_Your goal:_ Copy, from the material below, each line where "User" shows up.

_Data records:_
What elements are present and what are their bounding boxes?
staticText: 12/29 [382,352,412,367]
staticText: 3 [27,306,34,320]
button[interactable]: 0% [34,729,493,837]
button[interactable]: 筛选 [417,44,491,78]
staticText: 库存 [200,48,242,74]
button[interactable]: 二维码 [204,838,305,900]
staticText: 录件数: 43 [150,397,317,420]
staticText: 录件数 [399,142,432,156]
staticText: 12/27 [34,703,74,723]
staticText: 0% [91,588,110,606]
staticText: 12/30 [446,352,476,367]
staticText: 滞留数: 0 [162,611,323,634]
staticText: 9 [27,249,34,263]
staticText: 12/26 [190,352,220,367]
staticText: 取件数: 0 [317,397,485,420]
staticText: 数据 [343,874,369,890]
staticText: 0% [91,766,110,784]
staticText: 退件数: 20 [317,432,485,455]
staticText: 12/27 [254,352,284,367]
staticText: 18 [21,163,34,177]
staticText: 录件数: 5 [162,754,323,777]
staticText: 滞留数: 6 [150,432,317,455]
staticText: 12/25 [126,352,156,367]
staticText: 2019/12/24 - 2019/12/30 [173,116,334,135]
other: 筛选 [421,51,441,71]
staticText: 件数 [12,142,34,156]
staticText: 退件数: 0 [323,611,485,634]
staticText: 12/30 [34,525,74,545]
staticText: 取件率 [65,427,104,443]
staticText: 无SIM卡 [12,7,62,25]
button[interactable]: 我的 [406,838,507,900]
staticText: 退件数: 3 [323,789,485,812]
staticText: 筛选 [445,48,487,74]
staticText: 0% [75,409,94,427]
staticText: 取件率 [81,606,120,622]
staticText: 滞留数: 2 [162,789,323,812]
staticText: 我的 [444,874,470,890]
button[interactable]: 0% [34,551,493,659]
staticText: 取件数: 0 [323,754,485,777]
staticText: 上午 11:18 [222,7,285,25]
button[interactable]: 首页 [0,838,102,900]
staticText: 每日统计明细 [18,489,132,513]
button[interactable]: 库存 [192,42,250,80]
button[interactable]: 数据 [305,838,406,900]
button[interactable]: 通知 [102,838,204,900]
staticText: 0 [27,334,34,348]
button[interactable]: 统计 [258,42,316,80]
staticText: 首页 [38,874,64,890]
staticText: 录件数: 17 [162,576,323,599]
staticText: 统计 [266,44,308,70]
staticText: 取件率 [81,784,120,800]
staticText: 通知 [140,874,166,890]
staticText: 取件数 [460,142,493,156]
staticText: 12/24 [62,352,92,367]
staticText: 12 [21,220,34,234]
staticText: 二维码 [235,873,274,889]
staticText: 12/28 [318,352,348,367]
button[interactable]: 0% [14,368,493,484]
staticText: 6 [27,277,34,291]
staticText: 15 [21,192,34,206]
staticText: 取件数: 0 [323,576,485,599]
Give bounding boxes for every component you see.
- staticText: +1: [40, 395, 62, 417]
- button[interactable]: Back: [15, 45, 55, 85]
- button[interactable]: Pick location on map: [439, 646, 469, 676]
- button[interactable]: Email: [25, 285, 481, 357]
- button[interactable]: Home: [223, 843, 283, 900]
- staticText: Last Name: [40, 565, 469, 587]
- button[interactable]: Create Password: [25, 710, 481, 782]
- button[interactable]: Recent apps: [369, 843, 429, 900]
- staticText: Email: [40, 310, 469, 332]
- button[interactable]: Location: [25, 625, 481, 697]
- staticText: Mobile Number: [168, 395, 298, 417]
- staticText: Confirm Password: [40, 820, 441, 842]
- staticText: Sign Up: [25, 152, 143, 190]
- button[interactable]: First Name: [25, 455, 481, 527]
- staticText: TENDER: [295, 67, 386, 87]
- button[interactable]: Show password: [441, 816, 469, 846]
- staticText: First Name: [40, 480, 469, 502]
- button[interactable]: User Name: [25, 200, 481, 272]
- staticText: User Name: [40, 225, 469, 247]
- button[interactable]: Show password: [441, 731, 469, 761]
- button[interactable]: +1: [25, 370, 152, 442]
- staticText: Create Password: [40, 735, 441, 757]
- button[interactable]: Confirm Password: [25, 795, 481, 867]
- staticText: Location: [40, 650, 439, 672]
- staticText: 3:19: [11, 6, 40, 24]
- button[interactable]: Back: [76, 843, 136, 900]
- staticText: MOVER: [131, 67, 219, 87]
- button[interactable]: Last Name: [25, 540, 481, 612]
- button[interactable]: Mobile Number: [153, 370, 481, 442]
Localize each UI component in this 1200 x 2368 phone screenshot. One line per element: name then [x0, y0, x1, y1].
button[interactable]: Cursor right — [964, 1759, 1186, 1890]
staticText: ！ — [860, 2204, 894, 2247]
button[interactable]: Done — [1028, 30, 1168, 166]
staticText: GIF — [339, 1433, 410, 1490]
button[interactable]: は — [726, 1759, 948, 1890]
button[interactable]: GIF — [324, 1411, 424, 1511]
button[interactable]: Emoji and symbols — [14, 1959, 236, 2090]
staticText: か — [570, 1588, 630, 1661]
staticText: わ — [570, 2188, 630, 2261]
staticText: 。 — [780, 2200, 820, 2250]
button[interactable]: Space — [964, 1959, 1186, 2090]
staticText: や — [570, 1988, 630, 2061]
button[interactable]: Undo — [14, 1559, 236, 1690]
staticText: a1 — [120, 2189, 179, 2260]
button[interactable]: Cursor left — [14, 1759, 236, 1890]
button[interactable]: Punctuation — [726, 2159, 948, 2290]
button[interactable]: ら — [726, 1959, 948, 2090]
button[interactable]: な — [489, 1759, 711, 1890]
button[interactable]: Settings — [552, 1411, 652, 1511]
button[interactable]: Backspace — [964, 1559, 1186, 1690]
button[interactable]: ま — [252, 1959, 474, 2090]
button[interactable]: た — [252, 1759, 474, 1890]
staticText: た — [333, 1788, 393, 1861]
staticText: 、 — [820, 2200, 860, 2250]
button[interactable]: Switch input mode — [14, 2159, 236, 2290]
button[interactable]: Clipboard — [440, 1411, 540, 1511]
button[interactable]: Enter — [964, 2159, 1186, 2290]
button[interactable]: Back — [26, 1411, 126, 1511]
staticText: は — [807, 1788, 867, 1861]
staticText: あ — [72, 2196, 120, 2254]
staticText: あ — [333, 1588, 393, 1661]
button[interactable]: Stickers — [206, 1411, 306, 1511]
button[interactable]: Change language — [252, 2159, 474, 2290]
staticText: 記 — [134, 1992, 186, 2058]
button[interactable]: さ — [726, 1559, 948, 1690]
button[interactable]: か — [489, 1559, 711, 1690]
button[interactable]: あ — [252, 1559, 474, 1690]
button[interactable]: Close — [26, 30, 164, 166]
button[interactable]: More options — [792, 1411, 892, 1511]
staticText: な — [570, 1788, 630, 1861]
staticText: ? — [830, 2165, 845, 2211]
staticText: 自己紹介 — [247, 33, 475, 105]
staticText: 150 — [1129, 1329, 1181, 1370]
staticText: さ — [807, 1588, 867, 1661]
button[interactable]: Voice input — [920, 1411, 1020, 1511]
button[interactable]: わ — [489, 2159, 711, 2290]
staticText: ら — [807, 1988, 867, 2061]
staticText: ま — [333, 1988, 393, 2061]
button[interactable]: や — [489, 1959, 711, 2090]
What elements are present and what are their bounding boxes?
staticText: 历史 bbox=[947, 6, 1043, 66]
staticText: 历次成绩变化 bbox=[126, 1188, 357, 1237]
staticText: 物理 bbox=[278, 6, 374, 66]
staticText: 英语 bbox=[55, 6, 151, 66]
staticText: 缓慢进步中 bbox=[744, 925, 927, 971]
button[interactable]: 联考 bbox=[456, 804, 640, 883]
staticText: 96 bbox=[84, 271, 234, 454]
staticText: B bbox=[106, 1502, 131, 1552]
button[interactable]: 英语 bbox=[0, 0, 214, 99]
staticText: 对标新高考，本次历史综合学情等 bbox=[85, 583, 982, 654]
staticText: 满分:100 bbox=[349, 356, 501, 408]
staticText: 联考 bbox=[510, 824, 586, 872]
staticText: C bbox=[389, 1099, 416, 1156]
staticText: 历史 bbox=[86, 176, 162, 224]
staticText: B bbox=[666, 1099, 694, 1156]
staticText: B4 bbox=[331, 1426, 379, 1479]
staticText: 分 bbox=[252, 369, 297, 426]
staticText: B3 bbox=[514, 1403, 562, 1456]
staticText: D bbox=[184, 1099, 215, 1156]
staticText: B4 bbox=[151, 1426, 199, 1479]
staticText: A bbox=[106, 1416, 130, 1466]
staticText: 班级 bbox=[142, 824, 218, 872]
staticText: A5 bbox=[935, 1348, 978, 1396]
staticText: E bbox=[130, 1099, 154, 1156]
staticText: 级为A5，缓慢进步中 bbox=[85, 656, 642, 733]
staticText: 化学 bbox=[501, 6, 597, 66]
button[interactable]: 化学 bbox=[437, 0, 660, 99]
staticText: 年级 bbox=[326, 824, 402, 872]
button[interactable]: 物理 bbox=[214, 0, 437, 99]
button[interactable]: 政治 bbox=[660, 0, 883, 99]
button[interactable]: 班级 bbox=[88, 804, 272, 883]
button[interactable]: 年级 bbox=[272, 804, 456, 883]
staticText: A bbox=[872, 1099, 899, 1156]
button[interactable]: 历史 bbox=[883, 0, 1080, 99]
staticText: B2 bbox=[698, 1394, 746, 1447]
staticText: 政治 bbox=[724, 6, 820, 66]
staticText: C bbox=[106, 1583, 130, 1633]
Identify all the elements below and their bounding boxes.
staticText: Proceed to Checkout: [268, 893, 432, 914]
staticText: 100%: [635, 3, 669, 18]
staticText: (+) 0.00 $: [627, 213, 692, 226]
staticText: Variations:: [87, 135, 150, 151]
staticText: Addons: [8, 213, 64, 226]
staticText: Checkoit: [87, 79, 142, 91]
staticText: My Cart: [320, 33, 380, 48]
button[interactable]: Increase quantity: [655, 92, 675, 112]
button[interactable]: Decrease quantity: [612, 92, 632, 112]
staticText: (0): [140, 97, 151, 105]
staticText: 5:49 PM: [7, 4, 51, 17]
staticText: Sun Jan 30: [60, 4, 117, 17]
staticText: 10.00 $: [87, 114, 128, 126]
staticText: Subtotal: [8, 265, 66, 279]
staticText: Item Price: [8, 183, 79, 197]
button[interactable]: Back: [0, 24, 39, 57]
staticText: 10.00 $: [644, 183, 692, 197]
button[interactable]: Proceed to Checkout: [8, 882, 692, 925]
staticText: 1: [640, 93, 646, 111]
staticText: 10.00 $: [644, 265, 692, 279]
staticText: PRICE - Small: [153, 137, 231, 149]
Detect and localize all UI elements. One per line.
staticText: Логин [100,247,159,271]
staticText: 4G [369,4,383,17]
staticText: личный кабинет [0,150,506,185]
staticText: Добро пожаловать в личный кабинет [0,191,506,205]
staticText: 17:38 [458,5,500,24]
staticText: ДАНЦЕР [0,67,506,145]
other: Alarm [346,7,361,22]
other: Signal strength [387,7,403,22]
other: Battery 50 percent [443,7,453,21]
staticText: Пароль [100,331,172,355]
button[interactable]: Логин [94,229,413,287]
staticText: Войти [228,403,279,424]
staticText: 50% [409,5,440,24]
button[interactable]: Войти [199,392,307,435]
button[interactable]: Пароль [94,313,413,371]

_Result of this exercise:_
- button[interactable]: User Name: [25, 200, 481, 272]
- staticText: User Name: [40, 225, 469, 247]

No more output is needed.